| Work request |
Some lines below hold "populations". Pick them out and copy them.

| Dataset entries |

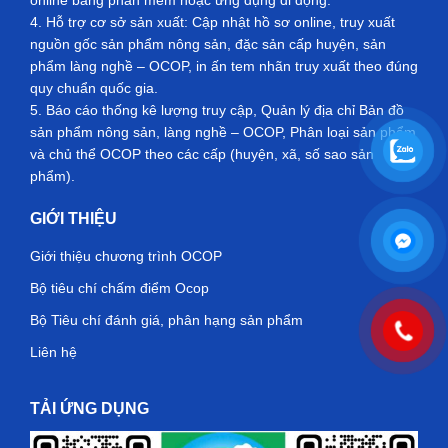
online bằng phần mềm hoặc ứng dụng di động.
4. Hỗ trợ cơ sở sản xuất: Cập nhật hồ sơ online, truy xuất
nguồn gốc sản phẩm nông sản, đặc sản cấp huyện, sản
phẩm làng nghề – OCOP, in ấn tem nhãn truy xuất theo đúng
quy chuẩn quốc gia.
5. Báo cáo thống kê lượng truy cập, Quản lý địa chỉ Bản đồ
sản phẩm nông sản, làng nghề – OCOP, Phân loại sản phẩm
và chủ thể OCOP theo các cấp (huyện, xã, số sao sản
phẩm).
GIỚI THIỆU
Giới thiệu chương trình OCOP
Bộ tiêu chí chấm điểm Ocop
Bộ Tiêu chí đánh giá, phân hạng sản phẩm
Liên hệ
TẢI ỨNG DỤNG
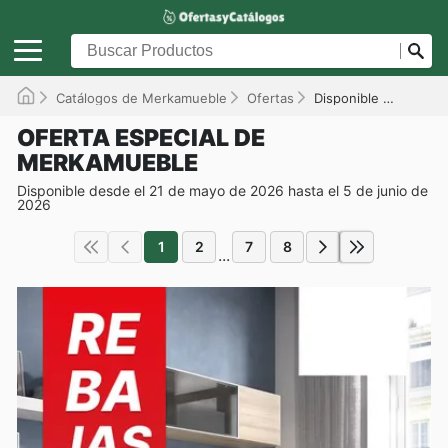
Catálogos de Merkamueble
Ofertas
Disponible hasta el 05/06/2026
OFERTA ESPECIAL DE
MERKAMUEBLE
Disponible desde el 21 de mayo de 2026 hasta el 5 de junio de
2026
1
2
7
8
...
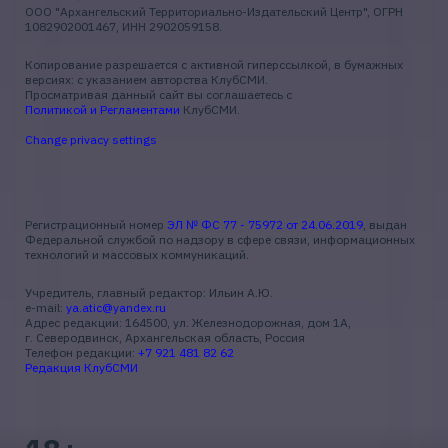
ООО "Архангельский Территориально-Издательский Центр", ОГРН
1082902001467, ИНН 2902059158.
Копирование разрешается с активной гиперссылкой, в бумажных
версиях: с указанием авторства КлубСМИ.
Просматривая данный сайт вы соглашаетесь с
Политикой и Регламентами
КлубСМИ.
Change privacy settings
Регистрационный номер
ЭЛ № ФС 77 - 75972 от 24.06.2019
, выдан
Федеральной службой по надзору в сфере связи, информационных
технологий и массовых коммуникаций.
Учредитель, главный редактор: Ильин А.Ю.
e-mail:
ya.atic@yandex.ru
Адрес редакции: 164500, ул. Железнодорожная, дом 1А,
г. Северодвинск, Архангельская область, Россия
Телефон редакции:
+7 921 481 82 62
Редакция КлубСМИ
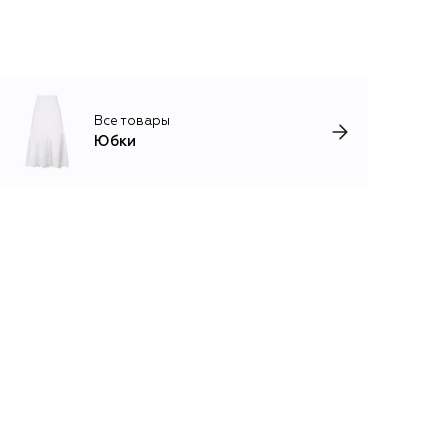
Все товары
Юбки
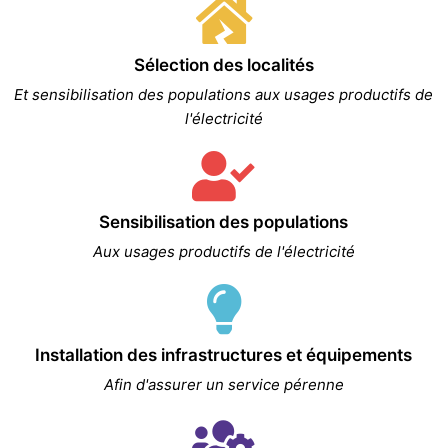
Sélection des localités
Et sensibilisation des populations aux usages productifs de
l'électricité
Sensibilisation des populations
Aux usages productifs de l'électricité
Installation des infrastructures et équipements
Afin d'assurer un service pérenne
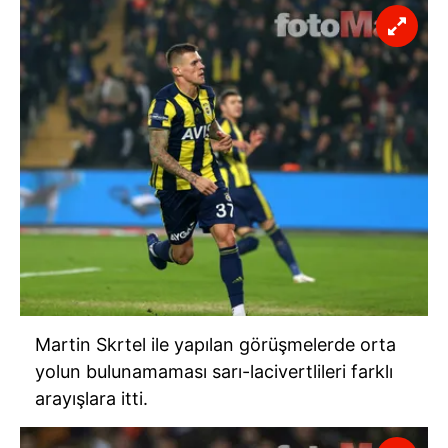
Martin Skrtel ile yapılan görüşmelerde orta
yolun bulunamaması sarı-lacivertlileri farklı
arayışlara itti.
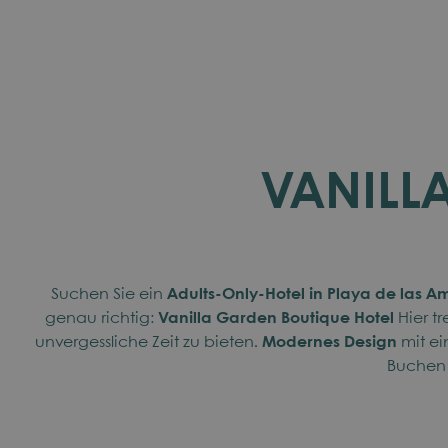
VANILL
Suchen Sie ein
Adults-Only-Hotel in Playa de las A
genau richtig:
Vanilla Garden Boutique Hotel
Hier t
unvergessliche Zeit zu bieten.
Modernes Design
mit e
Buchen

| Result of the task |
Et sensibilisation des populations aux usages productifs de
Sensibilisation des populations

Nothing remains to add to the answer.